First throttle failure was not an obvious burned section or failed component, but second fail was an arc hole blown right through of one of the ICs (attached photo, if exact pn needed, will disassemble again and inspect).

That looks like a voltage converter or regulator in TO220-5 format. If it's like the 7223 (random example), it's only good up to 45v. There are some other ones out there that are good for higher voltages like the 2596HV which is good ot 60v (but a 60v battery actually charges up to 68v+), but there are many crappy versions and counterfeits out there, commonly used in cheap ebike stuff and other devices like these

Amazon.com

that can't actually handle the voltage the original part is rated for, and they usually fail catastrophically like the one you have there.

Is the scooter like this?

https://www.amazon.com/LAOTIE-Ti30-Electric-Tubeless-Suspension/dp/B0BN6HPLQ8

FET tests are as described in this link:
https://www.google.com/url?sa=t&sou...sQFnoECBAQAQ&usg=AOvVaw1pX7eWCo1XUmQrZQ2uXTMh

With a Klein auto-ranging clamping ammeter/multimeter in both continuity (diode) and RΩ settings.
Once caps reach charge state (numbers stop cycling up or down, depending on polarity), continuity is lost and infinite

Just curious, since the failures you specify are in the throttle unit rather than the controller: Were you testing the controller's phase FETs, or the throttle/display unit?

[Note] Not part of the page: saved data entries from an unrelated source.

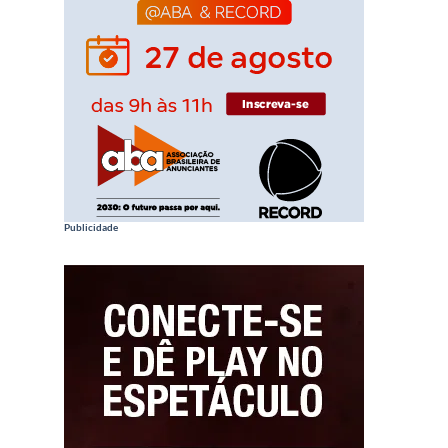
Publicidade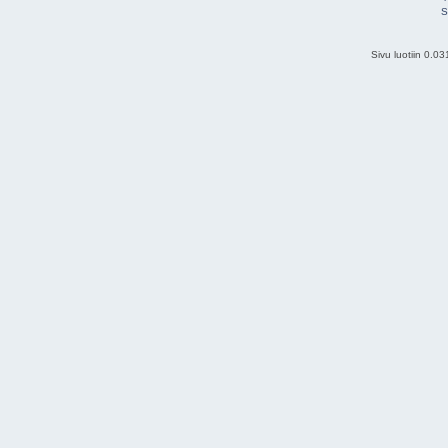
S
Sivu luotiin 0.0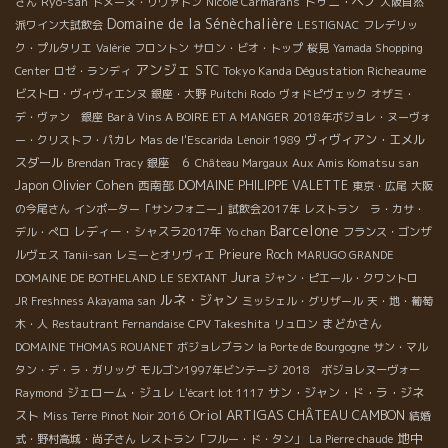
Ryo-san
ドゥニ・ペノ
さん
ドメーヌ・リヴァトン
Nicole Carmarans
大阪自然
Domaine de la Sénèchalière
派ワイン大試飲会
LESTIGNAC
フレデリッ
ク・プルタリエ
Valérie
フロントン
サロン・ビオ・トップ
桜見
Yamada Shopping
アンジェ
STC
Tokyo Kanda Dégustation Richeaume
Center
ロゼ・ランディ
ビストロ・ヴィヴィエンヌ
銀座・大野
Puitchi Rodo
ヴォドピヴェック
オザミ・
デ・ヴァン 銀座
Bar à Vins A BOIRE ET A MANGER
2018年ボジョレ・ヌーヴォ
ヴィヴィアン・エメル
ー・クリストフ・パカレ
Mas de l'Escarida
Lenoir 1989
スダール
Aux Amis Komatsu san
Brendan Tracy
銀座 ６
Château Margaux
Olivier Cohen
Japon
西南部
DOMAINE PHILIPPE VALETTE
東京・広尾
大阪
の今尾さん
インポーター「サンフォニー」試飲会2017年
レストラン ラ・カサ・
Barcelone
レディー・シャスラ2017年
デル・ぺロ
Yo chan
フランス・ゴンザ
Prieure Roch
ルヴェス
Tanii-san
レミーとオリヴィエ
MARUGO GRANDE
Jura
DOMAINE DE BOTHELAND
LE SEXTANT
ジャン・ピエール・クワントロ
ルネ・ジャン
JR Freshness Akayama san
ミッシェル・グリザール
天・地・葡萄
CPV Takeshita
まどかさん
木・人
Restautrant Fernandaise
リュロン
DOMAINE THOMAS ROUANET
ボジョレブラン
la Porte de Bourgogne
サン・マル
タン・デ・ラ・ガリッグ
モルゴン1997年ビンテージ
2018 ボジョレヌーヴォー
ジェローム・ジュレ
サン・ジャン・ド・ラ・ジネ
Raymond
L'écart lot 1117
Oriol ARTIGAS
スト
CHÂTEAU CAMBON
Miss Terre
Pinot Noir 2016
結婚
地中
式・野村高城・尚子さん
レストラン「フルー・ド・タン」
La Pierre chaude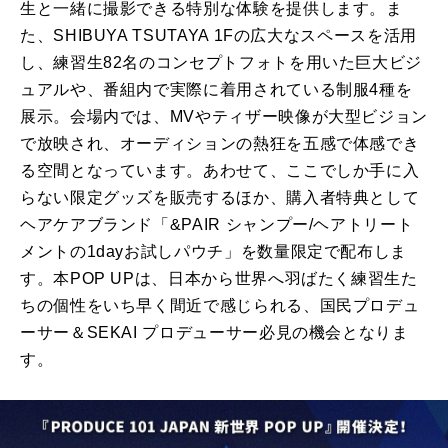
生と一緒に撮影できる特別な体験を提供します。ま
た、SHIBUYA TSUTAYA 1Fの広大なスペースを活用
し、練習生82名のコンセプトフォトを用いた巨大ビジ
ュアルや、番組内で実際に着用されている制服4種を
展示。会場内では、MVやティザー映像が大型ビジョン
で放映され、オーディションの熱狂を五感で体感でき
る空間となっています。あわせて、ここでしか手に入
らない限定グッズを販売するほか、購入者特典として
ヘアケアブランド「&PAIR シャンプー/ヘアトリート
メントの1dayお試しパウチ」を数量限定で配布しま
す。本POP UPは、日本から世界へ羽ばたく練習生た
ちの個性をいち早く間近で感じられる、国民プロデュ
ーサー＆SEKAI プロデューサー必見の機会となりま
す。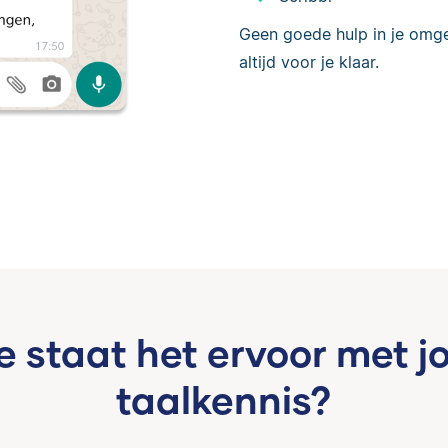
Geen goede hulp in je omg
altijd voor je klaar.
e staat het ervoor met j
taalkennis?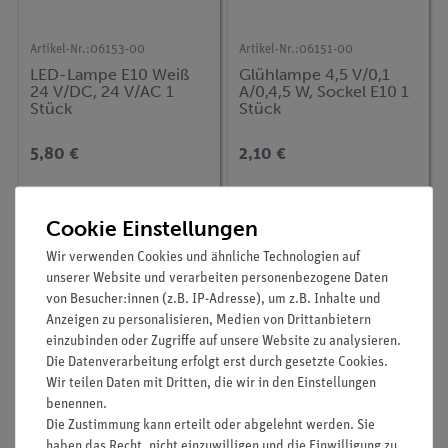
Artikel-Nr.:
06153-00
Artikel-Nr.:
06151-00
LED-Lampe E10 Weiß
Glühlampe 4,5 V/0,1
24 V/DC, 24 V/AC 1
A/0,4,5 W, Sockel E10 1
Stück
Stück
5,80 €
2,10 €
Cookie Einstellungen
Wir verwenden Cookies und ähnliche Technologien auf
unserer Website und verarbeiten personenbezogene Daten
von Besucher:innen (z.B. IP-Adresse), um z.B. Inhalte und
Anzeigen zu personalisieren, Medien von Drittanbietern
einzubinden oder Zugriffe auf unsere Website zu analysieren.
Die Datenverarbeitung erfolgt erst durch gesetzte Cookies.
Wir teilen Daten mit Dritten, die wir in den Einstellungen
benennen.
Artikel-Nr.:
62123-93
Artikel-Nr.:
06152-03
Die Zustimmung kann erteilt oder abgelehnt werden. Sie
Glühlampe 230 V/ 15 W,
Glühlampen 3,5 V/0,2
haben das Recht, nicht einzuwilligen und die Einwilligung zu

The ebikes.ca document is usually used for testing the phase FETs of the controller (with the motor and battery disconnected from the controller).

If you're testing the controller phase FETs, I don't know a reason they would do what you see except when testing across the battery bus positive and negative.

If the FETs are shorted, a DD hubmotor will be harder to turn than normal (the more shorted FETs, the harder to turn), whether the controller is powered on or not, but still plugged into the motor's phase wires.

As far as riding conditions, I wasn't present

Generally I recommend always asking for failure conditions when troubleshooting something, when this is the case. Knowing what happened just before the failure and the conditions it happened under often points directly to the failure cause, and can help you fix it in a way that won't let that cause create that failure again.

Without knowing when and how it happened you usually won't know why it happened, so any fix you do has a significant chance of being just a band-aid until the next time the same thing happens...which will be just as like as not to cause it again.
That's why I ask in threads like these.